Food allergies are a common health care concern for individuals of all ages. While some reactions to food allergies are minor, severe symptoms can be debilitating. Unknown or undiagnosed food allergies have the potential to lead to anaphylaxis, a life-threatening allergic reaction that can cause severe breathing difficulties.
At Premier Allergy & Asthma, we’re here to help you or your child recognize, understand, and diagnose common food allergies with world-class care and long-term results. Contact us now at one of our 10 locations in central Ohio to schedule a consultation.
Anaphylaxis, also sometimes called anaphylactic shock, is an extremely serious allergic reaction. Initially, the symptoms may seem mild, but as it progresses, it can result in a swollen tongue, tight chest, breathing problems, difficulties speaking and swallowing, as well as dizziness or fainting. If you ever suspect that you may be going into anaphylactic shock, call 911 as soon as possible. Immediate treatment such as an EpiPen can also be used to reverse the dangerous symptoms of anaphylaxis.
If you or your child has a serious food allergy that could result in anaphylaxis, an epinephrine auto-injector, also known as an EpiPen, will be prescribed. Epinephrine is a medicine that helps treat severe anaphylaxis, allowing for proper breathing and relieving the symptoms of anaphylaxis.
While this is not a replacement for medical treatment and 911 should still be called in case of anaphylaxis, an EpiPen or similar auto-injector can be life-saving for people with serious food allergies. If you are prescribed an EpiPen, keep it nearby at all times, especially when you are exposed to foods that could cause a reaction.

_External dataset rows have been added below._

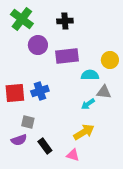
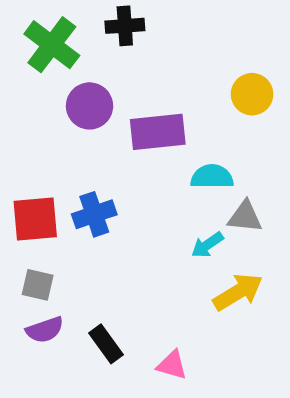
black cross: (65, 21) -> (125, 26), moved
yellow circle: (110, 60) -> (252, 94), moved
gray square: (28, 122) -> (38, 285), moved
yellow arrow: (84, 132) -> (238, 292), moved

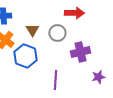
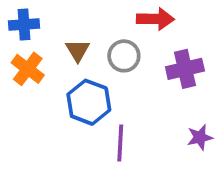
purple cross: (80, 52) -> (185, 69), moved
blue hexagon: (25, 56) -> (89, 102), moved

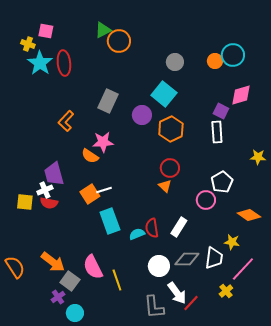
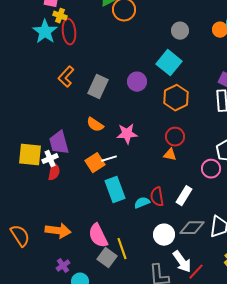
yellow cross: (28, 44) -> (60, 16), moved
gray rectangle: (108, 101) -> (98, 87), moved
purple circle: (142, 115) -> (137, 82), moved
orange L-shape: (66, 121) -> (66, 77), moved
pink star: (103, 142) -> (127, 134), moved
orange triangle: (165, 186) -> (170, 155), turned -32
yellow square: (25, 202) -> (30, 155), moved, size x1.4
red semicircle: (49, 203) -> (54, 172), turned -90
orange arrow: (53, 262) -> (58, 231), turned -30
gray square: (70, 281) -> (107, 258), moved

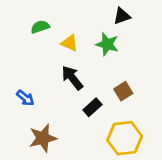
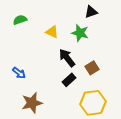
green semicircle: (40, 27) -> (20, 20), moved
black arrow: (72, 78) -> (67, 58), moved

Food allergy is primarily a clinical diagnosis based on a history of reproducible symptoms with ingestion of a triggering food, and skin or blood allergy testing is used to support the clinical diagnosis. Allergy skin and blood testing can have up to 50% false positive rates without a good supporting clinical history.
Introducing foods early is thought to protect against the development of food allergy later in life. The Learning Early About Peanut (LEAP) study from 2015 found that introducing peanut regularly at 4-6 months of age reduced the risk of peanut allergy by more than 80%! The American Academy of Pediatrics has therefore changed guidelines to advise early introduction of peanut at 4 to 6 months of age.
Food allergy and food intolerance/sensitivity are different diagnoses. What is classically thought of as food allergy involves an antibody called immunoglobulin E (IgE), which is produced by immune cells to bind to specific proteins and act as a signaling/sensor mechanism for the immune cells to "see" the protein, since immune cells do not have eyes/ears to detect proteins on their own. In a food allergy reaction, when the immune cells "see" the IgE bound to a food protein, the immune cells overreact and trigger a too much activation in the immune cells throughout the body, leading to release of inflammatory agents (such as histamine) which can cause what are termed "IgE-mediated" symptoms like hives/rash, swelling, stomach pain, vomiting, wheezing/cough, runny nose/congestion, itchy/watery/red eyes, and/or drop in blood pressure leading to dizziness/fainting. A combination of two or more of the above symptoms is considered anaphylaxis (systemic allergic reaction), which can be life-threatening and is treated with intramuscular epinephrine injection.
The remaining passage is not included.